◆ Work to be completed: All pictures must be left out as you transcribe the lines from the first line of the data to the line containing "idén még nem.", both included.

Data excerpts
*** Block opens ***
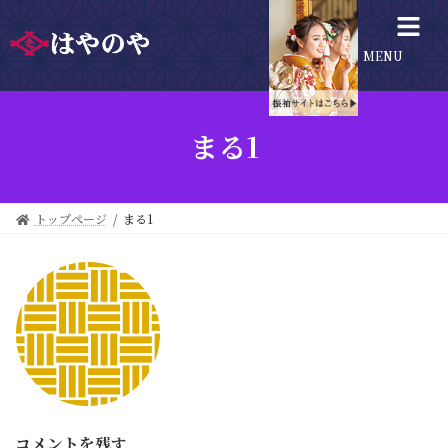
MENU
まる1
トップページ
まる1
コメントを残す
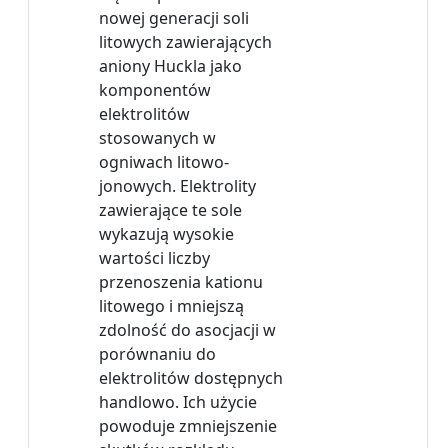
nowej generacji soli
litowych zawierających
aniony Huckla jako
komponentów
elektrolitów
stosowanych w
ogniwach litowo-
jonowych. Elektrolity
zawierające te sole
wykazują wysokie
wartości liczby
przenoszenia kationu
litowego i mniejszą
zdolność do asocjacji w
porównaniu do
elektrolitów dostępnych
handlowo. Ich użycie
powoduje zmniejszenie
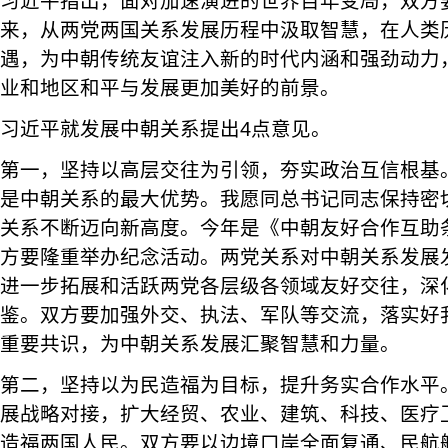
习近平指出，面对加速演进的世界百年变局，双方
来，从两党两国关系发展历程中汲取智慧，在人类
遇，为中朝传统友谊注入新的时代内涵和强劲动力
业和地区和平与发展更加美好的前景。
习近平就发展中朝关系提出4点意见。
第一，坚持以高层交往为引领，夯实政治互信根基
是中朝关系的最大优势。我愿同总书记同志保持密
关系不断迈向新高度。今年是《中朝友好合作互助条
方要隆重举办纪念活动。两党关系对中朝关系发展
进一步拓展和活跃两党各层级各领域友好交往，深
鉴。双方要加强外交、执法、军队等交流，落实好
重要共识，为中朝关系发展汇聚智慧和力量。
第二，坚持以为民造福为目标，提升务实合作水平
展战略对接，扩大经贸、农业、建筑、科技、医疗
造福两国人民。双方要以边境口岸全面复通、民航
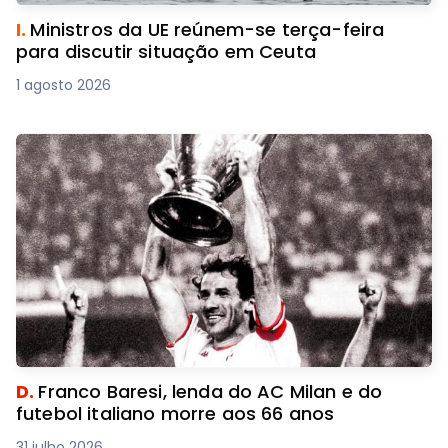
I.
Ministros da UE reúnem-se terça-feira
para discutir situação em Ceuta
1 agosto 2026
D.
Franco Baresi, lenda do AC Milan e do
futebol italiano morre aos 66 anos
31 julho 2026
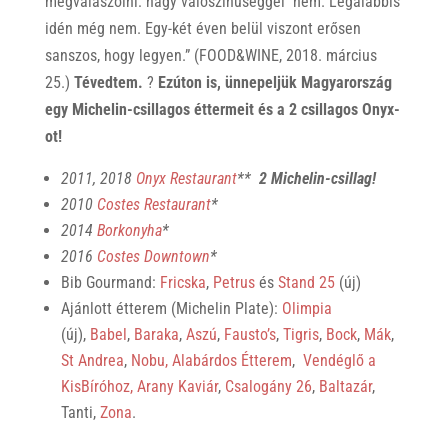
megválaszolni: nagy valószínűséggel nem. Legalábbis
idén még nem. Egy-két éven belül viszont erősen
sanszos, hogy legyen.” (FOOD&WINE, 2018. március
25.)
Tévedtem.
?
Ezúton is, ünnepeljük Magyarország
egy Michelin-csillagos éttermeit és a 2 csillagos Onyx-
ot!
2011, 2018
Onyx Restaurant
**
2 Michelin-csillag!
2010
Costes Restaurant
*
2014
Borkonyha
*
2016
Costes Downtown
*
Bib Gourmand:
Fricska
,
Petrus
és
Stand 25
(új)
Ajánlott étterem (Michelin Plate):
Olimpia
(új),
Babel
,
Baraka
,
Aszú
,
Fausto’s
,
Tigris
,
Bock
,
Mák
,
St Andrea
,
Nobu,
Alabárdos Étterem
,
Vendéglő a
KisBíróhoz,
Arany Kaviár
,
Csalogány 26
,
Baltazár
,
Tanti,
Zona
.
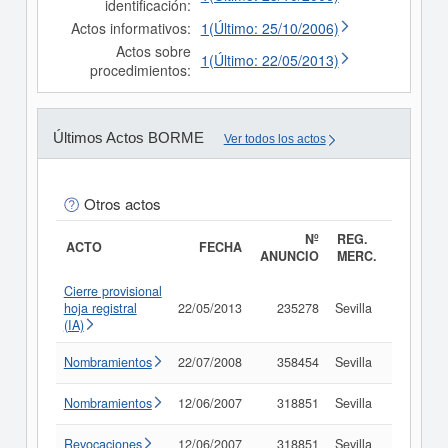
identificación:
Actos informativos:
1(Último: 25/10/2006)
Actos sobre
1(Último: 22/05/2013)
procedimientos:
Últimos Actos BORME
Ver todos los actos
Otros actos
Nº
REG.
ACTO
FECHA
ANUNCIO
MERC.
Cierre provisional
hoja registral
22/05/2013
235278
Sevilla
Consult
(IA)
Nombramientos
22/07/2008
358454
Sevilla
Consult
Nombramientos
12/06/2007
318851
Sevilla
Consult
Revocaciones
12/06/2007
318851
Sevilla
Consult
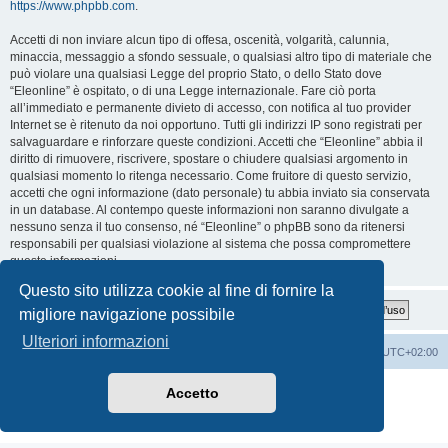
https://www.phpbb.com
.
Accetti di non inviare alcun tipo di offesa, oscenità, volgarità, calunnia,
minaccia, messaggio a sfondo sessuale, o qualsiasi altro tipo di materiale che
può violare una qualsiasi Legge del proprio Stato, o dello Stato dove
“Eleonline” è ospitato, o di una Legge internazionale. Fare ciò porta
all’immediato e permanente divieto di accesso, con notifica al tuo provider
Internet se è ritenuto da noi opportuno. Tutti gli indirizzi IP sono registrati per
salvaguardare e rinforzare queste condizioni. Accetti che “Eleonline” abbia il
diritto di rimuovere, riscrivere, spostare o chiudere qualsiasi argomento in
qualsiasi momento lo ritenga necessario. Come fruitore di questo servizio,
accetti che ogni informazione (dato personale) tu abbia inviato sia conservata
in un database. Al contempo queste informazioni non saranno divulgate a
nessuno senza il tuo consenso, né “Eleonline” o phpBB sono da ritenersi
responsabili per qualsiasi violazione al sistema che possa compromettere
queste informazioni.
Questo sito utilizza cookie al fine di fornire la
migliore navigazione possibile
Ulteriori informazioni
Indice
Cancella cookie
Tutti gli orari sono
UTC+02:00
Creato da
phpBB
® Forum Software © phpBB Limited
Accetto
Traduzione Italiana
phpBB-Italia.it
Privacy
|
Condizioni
*** Block closes ***
◆ Result of this exercise:
MENU
まる1
トップページ
まる1
コメントを残す
nowej generacji soli
litowych zawierających
aniony Huckla jako
komponentów
elektrolitów
stosowanych w
ogniwach litowo-
jonowych. Elektrolity
zawierające te sole
wykazują wysokie
wartości liczby
przenoszenia kationu
litowego i mniejszą
zdolność do asocjacji w
porównaniu do
elektrolitów dostępnych
handlowo. Ich użycie
powoduje zmniejszenie
习近平指出，面对加速演进的世界百年变局，双方
来，从两党两国关系发展历程中汲取智慧，在人类
遇，为中朝传统友谊注入新的时代内涵和强劲动力
业和地区和平与发展更加美好的前景。
习近平就发展中朝关系提出4点意见。
第一，坚持以高层交往为引领，夯实政治互信根基
是中朝关系的最大优势。我愿同总书记同志保持密
关系不断迈向新高度。今年是《中朝友好合作互助条
方要隆重举办纪念活动。两党关系对中朝关系发展
进一步拓展和活跃两党各层级各领域友好交往，深
鉴。双方要加强外交、执法、军队等交流，落实好
重要共识，为中朝关系发展汇聚智慧和力量。
第二，坚持以为民造福为目标，提升务实合作水平
展战略对接，扩大经贸、农业、建筑、科技、医疗
造福两国人民。双方要以边境口岸全面复通、民航
I.
Ministros da UE reúnem-se terça-feira
para discutir situação em Ceuta
1 agosto 2026
D.
Franco Baresi, lenda do AC Milan e do
futebol italiano morre aos 66 anos
31 julho 2026
megválaszolni: nagy valószínűséggel nem. Legalábbis
idén még nem. Egy-két éven belül viszont erősen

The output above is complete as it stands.